In the petitions, Redmont alleged that at least 60% of the capital stock of
McArthur, Tesoro and Narra are owned and controlled by MBMI Resources, Inc.
(MBMI), a 100% Canadian corporation. Redmont reasoned that since MBMI is a
considerable stockholder of petitioners, it was the driving force behind
petitioners’ filing of the MPSAs over the areas covered by applications since it
knows that it can only participate in mining activities through corporations
which are deemed Filipino citizens. Redmont argued that given that petitioners’
capital stocks were mostly owned by MBMI, they were likewise disqualified
from engaging in mining activities through MPSAs, which are reserved only for
Filipino citizens.
On December 14, 2007, the POA issued a Resolution disqualifying petitioners
from gaining MPSAs. It held:
[I]t is clearly established that respondents are not qualified applicants to engage
in mining activities. On the other hand, [Redmont] having filed its own
applications for an EPA over the areas earlier covered by the MPSA application
of respondents may be considered if and when they are qualified under the law.
The violation of the requirements for the issuance and/or grant of permits over
mining areas is clearly established thus, there is reason to believe that the
cancellation and/or revocation of permits already issued under the premises is
in order and open the areas covered to other qualified applicants.
With respect to the applications of respondents McArthur, Tesoro and Narra for
Financial or Technical Assistance Agreement (FTAA) or conversion of their
MPSA applications to FTAA, the matter for its rejection or approval is left for
determination by the Secretary of the DENR and the President of the Republic of
the Philippines.
After a careful review of the records, the CA found that there was doubt as to the
nationality of petitioners when it realized that petitioners had a common major
investor, MBMI, a corporation composed of 100% Canadians. Pursuant to the
first sentence of paragraph 7 of Department of Justice (DOJ) Opinion No. 020,
Series of 2005, adopting the 1967 SEC Rules which implemented the
requirement of the Constitution and other laws pertaining to the exploitation of
natural resources, the CA used the "grandfather rule" to determine the
nationality of petitioners.
Issues:
I.The Court of Appeals erred when it did not dismiss the case for mootness
despite the fact that the subject matter of the controversy, the MPSA
Applications, have already been converted into FTAA applications and that the
same have already been granted.
Held: We find the petition to be without merit.This case not moot and academic.

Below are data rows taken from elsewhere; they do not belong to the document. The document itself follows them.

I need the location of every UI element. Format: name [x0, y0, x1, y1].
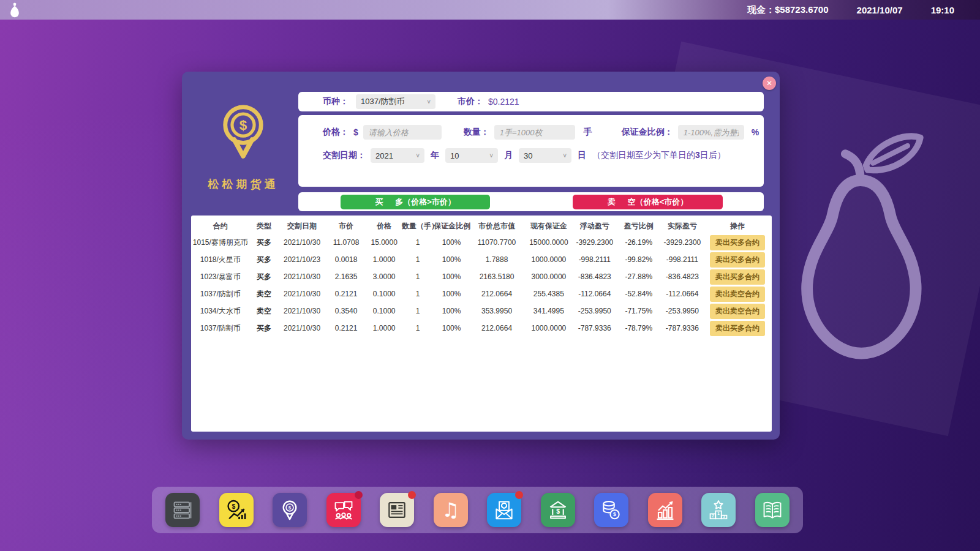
column-header: 保证金比例	[434, 218, 469, 234]
contract-cell: 1023/暴富币	[191, 268, 250, 285]
deposit-cell: 255.4385	[524, 285, 573, 302]
floating-pl-cell: -998.2111	[573, 251, 616, 268]
pl-ratio-cell: -78.79%	[616, 320, 662, 337]
market-price-cell: 0.2121	[326, 285, 366, 302]
market-value-cell: 1.7888	[469, 251, 524, 268]
year-select[interactable]: 2021˅	[371, 148, 424, 163]
action-cell: 卖出买多合约	[703, 320, 772, 337]
column-header: 浮动盈亏	[573, 218, 616, 234]
pl-ratio-cell: -52.84%	[616, 285, 662, 302]
table-row: 1018/火星币 买多 2021/10/23 0.0018 1.0000 1 1…	[191, 251, 772, 268]
actual-pl-cell: -253.9950	[662, 302, 703, 320]
sell-contract-button[interactable]: 卖出买多合约	[710, 252, 765, 268]
column-header: 合约	[191, 218, 250, 234]
action-cell: 卖出买多合约	[703, 234, 772, 251]
coins-app[interactable]: $	[594, 493, 628, 527]
currency-select[interactable]: 1037/防割币 ˅	[356, 94, 435, 109]
market-value-cell: 212.0664	[469, 285, 524, 302]
contracts-header-row: 合约类型交割日期市价价格数量（手）保证金比例市价总市值现有保证金浮动盈亏盈亏比例…	[191, 218, 772, 234]
pear-wallpaper-icon	[773, 127, 948, 375]
futures-trading-window: ✕ $ 松松期货通 币种： 1037/防割币 ˅ 市价： $0.2121	[182, 72, 780, 440]
price-input[interactable]	[363, 125, 442, 140]
column-header: 市价总市值	[469, 218, 524, 234]
server-app[interactable]	[165, 493, 200, 527]
action-cell: 卖出卖空合约	[703, 302, 772, 320]
day-select[interactable]: 30˅	[519, 148, 571, 163]
contract-cell: 1037/防割币	[191, 285, 250, 302]
table-row: 1037/防割币 买多 2021/10/30 0.2121 1.0000 1 1…	[191, 320, 772, 337]
delivery-date-cell: 2021/10/30	[278, 234, 326, 251]
dollar-pin-icon: $	[217, 101, 270, 168]
svg-text:$: $	[613, 511, 616, 517]
chat-icon	[332, 498, 355, 522]
delivery-date-cell: 2021/10/30	[278, 302, 326, 320]
news-app[interactable]	[380, 493, 414, 527]
server-icon	[171, 498, 194, 522]
action-cell: 卖出卖空合约	[703, 285, 772, 302]
deposit-cell: 3000.0000	[524, 268, 573, 285]
market-value-cell: 11070.7700	[469, 234, 524, 251]
desktop: 现金：$58723.6700 2021/10/07 19:10 ✕ $ 松松期货…	[0, 0, 980, 551]
column-header: 类型	[250, 218, 278, 234]
chat-app[interactable]	[326, 493, 361, 527]
sell-short-button[interactable]: 卖空（价格<市价）	[573, 195, 723, 209]
market-price-cell: 0.3540	[326, 302, 366, 320]
market-price-cell: 2.1635	[326, 268, 366, 285]
sell-contract-button[interactable]: 卖出买多合约	[710, 321, 765, 336]
table-row: 1015/赛博朋克币 买多 2021/10/30 11.0708 15.0000…	[191, 234, 772, 251]
deposit-cell: 1000.0000	[524, 251, 573, 268]
contract-cell: 1034/大水币	[191, 302, 250, 320]
top-status-bar: 现金：$58723.6700 2021/10/07 19:10	[0, 0, 980, 20]
floating-pl-cell: -253.9950	[573, 302, 616, 320]
rank-app[interactable]: 2 1 3	[701, 493, 736, 527]
margin-input[interactable]	[678, 125, 744, 140]
market-price-value: $0.2121	[488, 97, 519, 107]
contracts-table: 合约类型交割日期市价价格数量（手）保证金比例市价总市值现有保证金浮动盈亏盈亏比例…	[191, 218, 772, 337]
column-header: 数量（手）	[402, 218, 434, 234]
futures-app[interactable]: $	[273, 493, 307, 527]
quantity-cell: 1	[402, 320, 434, 337]
stock-app[interactable]: $	[219, 493, 254, 527]
quantity-cell: 1	[402, 302, 434, 320]
svg-text:3: 3	[723, 515, 725, 519]
bank-app[interactable]: $	[541, 493, 575, 527]
type-cell: 卖空	[250, 285, 278, 302]
contracts-tbody: 1015/赛博朋克币 买多 2021/10/30 11.0708 15.0000…	[191, 234, 772, 337]
actual-pl-cell: -998.2111	[662, 251, 703, 268]
music-app[interactable]: ♫	[434, 493, 468, 527]
type-cell: 买多	[250, 234, 278, 251]
sell-contract-button[interactable]: 卖出卖空合约	[710, 287, 765, 302]
column-header: 市价	[326, 218, 366, 234]
contract-cell: 1015/赛博朋克币	[191, 234, 250, 251]
stock-chart-icon: $	[225, 498, 248, 522]
qty-input[interactable]	[494, 125, 575, 140]
contract-cell: 1018/火星币	[191, 251, 250, 268]
trade-button-bar: 买多（价格>市价） 卖空（价格<市价）	[298, 192, 764, 211]
buy-long-button[interactable]: 买多（价格>市价）	[341, 195, 490, 209]
cash-display: 现金：$58723.6700	[747, 4, 829, 16]
mail-app[interactable]	[487, 493, 521, 527]
chevron-down-icon: ˅	[421, 99, 431, 105]
date-hint: （交割日期至少为下单日的3日后）	[592, 150, 726, 161]
chart-app[interactable]	[648, 493, 682, 527]
futures-pin-icon: $	[278, 498, 301, 522]
sell-contract-button[interactable]: 卖出买多合约	[710, 269, 765, 285]
svg-text:$: $	[239, 118, 247, 133]
bank-icon: $	[546, 498, 570, 522]
pl-ratio-cell: -99.82%	[616, 251, 662, 268]
sell-contract-button[interactable]: 卖出买多合约	[710, 235, 765, 250]
book-app[interactable]	[755, 493, 790, 527]
margin-label: 保证金比例：	[622, 127, 673, 138]
margin-unit: %	[752, 127, 759, 137]
type-cell: 卖空	[250, 302, 278, 320]
floating-pl-cell: -836.4823	[573, 268, 616, 285]
margin-ratio-cell: 100%	[434, 251, 469, 268]
sell-contract-button[interactable]: 卖出卖空合约	[710, 304, 765, 319]
notification-badge	[355, 491, 363, 499]
close-icon[interactable]: ✕	[763, 77, 776, 90]
column-header: 实际盈亏	[662, 218, 703, 234]
month-select[interactable]: 10˅	[445, 148, 498, 163]
quantity-cell: 1	[402, 268, 434, 285]
type-cell: 买多	[250, 268, 278, 285]
price-cell: 0.1000	[366, 302, 402, 320]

We of this Court note that a grave violation of the Constitution, specifically
Section 2 of Article XII, is being committed by a foreign corporation right under
our country’s nose through a myriad of corporate layering under different,
allegedly, Filipino corporations. The intricate corporate layering utilized by the
Canadian company, MBMI, is of exceptional character and involves paramount
public interest since it undeniably affects the exploitation of our Country’s
natural resources. The corresponding actions of petitioners during the lifetime
and existence of the instant case raise questions as what principle is to be
applied to cases with similar issues. No definite ruling on such principle has
been pronounced by the Court; hence, the disposition of the issues or errors in
the instant case will serve as a guide "to the bench, the bar and the public."35
Finally, the instant case is capable of repetition yet evading review, since the
Canadian company, MBMI, can keep on utilizing dummy Filipino corporations
through various schemes of corporate layering and conversion of applications to
skirt the constitutional prohibition against foreign mining in Philippine soil.

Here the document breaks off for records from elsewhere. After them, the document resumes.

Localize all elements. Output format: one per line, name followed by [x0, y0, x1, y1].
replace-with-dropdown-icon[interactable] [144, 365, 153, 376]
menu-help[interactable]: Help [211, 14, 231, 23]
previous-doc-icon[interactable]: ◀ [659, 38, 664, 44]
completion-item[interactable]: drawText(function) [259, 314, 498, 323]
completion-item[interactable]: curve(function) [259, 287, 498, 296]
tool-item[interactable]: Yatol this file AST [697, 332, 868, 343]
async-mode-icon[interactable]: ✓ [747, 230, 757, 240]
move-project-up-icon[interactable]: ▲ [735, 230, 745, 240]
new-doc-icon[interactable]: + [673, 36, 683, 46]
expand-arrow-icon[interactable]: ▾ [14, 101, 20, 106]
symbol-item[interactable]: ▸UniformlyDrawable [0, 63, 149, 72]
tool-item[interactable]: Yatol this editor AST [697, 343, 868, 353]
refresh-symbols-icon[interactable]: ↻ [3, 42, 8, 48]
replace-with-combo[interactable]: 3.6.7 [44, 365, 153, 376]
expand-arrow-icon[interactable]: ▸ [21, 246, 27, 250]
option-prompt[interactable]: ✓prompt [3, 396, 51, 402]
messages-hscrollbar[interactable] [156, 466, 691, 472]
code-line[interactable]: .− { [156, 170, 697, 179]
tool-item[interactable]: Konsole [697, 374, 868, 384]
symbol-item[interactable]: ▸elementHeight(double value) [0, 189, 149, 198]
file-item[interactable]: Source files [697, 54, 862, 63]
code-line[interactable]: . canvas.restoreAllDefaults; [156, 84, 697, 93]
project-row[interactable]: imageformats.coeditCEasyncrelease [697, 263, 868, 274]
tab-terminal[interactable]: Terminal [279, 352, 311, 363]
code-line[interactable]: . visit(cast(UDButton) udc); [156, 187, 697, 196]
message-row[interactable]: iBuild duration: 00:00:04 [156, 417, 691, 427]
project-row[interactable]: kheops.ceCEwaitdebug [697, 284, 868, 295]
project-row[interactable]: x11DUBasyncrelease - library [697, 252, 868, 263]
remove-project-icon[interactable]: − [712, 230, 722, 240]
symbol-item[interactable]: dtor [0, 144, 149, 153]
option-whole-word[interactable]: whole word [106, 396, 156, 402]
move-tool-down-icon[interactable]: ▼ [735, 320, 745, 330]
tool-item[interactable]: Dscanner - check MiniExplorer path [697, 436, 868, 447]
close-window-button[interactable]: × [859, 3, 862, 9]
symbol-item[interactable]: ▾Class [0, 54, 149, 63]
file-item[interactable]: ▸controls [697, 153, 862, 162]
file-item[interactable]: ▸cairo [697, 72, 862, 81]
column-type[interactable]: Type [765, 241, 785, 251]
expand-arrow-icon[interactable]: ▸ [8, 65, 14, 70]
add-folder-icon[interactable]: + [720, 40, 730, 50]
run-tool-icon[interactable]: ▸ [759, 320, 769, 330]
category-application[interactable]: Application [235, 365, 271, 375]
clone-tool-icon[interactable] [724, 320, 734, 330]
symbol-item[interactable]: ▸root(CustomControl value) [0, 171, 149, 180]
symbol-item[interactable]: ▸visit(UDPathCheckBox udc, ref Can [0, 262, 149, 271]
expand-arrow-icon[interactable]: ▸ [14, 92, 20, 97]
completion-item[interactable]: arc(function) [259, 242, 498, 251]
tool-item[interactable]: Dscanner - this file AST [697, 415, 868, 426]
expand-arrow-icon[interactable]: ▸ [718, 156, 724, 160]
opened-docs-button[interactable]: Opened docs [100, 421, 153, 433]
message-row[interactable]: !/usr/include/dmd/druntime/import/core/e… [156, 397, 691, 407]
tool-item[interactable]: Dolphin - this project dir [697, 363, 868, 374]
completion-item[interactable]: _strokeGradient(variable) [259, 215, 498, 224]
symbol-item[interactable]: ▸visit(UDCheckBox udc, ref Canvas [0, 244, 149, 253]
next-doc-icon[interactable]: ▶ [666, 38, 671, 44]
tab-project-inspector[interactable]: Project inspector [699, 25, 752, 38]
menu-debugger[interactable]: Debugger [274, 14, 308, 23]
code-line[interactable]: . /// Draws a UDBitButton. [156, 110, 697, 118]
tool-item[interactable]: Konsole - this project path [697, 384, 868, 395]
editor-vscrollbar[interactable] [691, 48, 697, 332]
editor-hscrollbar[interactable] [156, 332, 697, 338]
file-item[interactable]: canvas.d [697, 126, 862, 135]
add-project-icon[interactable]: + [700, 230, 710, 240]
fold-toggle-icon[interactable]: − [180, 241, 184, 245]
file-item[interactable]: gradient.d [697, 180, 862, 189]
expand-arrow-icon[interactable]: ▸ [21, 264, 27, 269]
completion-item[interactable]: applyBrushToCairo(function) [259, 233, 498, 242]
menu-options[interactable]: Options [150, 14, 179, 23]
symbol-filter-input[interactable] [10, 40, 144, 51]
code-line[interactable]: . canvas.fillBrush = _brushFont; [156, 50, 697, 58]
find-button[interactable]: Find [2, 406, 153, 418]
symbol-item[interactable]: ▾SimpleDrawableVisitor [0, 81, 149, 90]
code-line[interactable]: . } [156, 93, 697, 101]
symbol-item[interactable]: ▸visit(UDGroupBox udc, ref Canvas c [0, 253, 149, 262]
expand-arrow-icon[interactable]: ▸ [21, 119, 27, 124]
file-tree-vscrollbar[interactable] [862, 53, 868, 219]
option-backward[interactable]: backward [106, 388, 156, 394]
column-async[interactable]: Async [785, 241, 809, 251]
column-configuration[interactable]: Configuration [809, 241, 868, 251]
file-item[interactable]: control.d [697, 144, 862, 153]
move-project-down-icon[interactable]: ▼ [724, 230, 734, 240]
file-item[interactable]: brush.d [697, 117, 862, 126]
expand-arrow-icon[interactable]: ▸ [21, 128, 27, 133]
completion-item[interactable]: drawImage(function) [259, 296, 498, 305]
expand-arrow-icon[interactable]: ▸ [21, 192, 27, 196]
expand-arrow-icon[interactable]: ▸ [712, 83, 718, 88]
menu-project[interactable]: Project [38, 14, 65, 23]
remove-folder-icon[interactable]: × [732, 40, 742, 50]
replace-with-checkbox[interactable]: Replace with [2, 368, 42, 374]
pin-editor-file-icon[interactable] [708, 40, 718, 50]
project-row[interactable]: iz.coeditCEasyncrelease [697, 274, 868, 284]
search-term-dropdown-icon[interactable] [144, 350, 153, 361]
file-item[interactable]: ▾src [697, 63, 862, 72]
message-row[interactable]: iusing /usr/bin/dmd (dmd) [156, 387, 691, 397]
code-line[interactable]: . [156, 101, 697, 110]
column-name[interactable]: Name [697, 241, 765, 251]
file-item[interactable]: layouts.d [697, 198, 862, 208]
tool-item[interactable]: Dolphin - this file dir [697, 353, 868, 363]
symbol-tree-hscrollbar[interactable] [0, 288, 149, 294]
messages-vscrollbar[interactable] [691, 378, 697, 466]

the Grandfather Rule or the second part of the SEC Rule applies only when the
60-40 Filipino-foreign equity ownership is in doubt (i.e., in cases where the joint
venture corporation with Filipino and foreign stockholders with less than 60%
Filipino stockholdings [or 59%] invests in other joint venture corporation which
is either 60-40% Filipino-alien or the 59% less Filipino). Stated differently,
where the 60-40 Filipino- foreign equity ownership is not in doubt, the
Grandfather Rule will not apply. (emphasis supplied)
the Court finds that this case calls for the application of the grandfather rule
since, as ruled by the POA and affirmed by the OP, doubt prevails and persists in
the corporate ownership of petitioners. Also, as found by the CA, doubt is
present in the 60-40 Filipino equity ownership of petitioners Narra, McArthur
and Tesoro, since their common investor, the 100% Canadian corporation––
MBMI, funded them. However, petitioners also claim that there is "doubt" only
when the stockholdings of Filipinos are less than 60%.43
The assertion of petitioners that "doubt" only exists when the stockholdings are
less than 60% fails to convince this Court. DOJ Opinion No. 20, which petitioners
quoted in their petition, only made an example of an instance where "doubt" as
to the ownership of the corporation exists. It would be ludicrous to limit the
application of the said word only to the instances where the stockholdings of
non-Filipino stockholders are more than 40% of the total stockholdings in a
corporation. The corporations interested in circumventing our laws would
clearly strive to have "60% Filipino Ownership" at face value. It would be
senseless for these applying corporations to state in their respective articles of
incorporation that they have less than 60% Filipino stockholders since the
applications will be denied instantly. Thus, various corporate schemes and
layerings are utilized to circumvent the application of the Constitution.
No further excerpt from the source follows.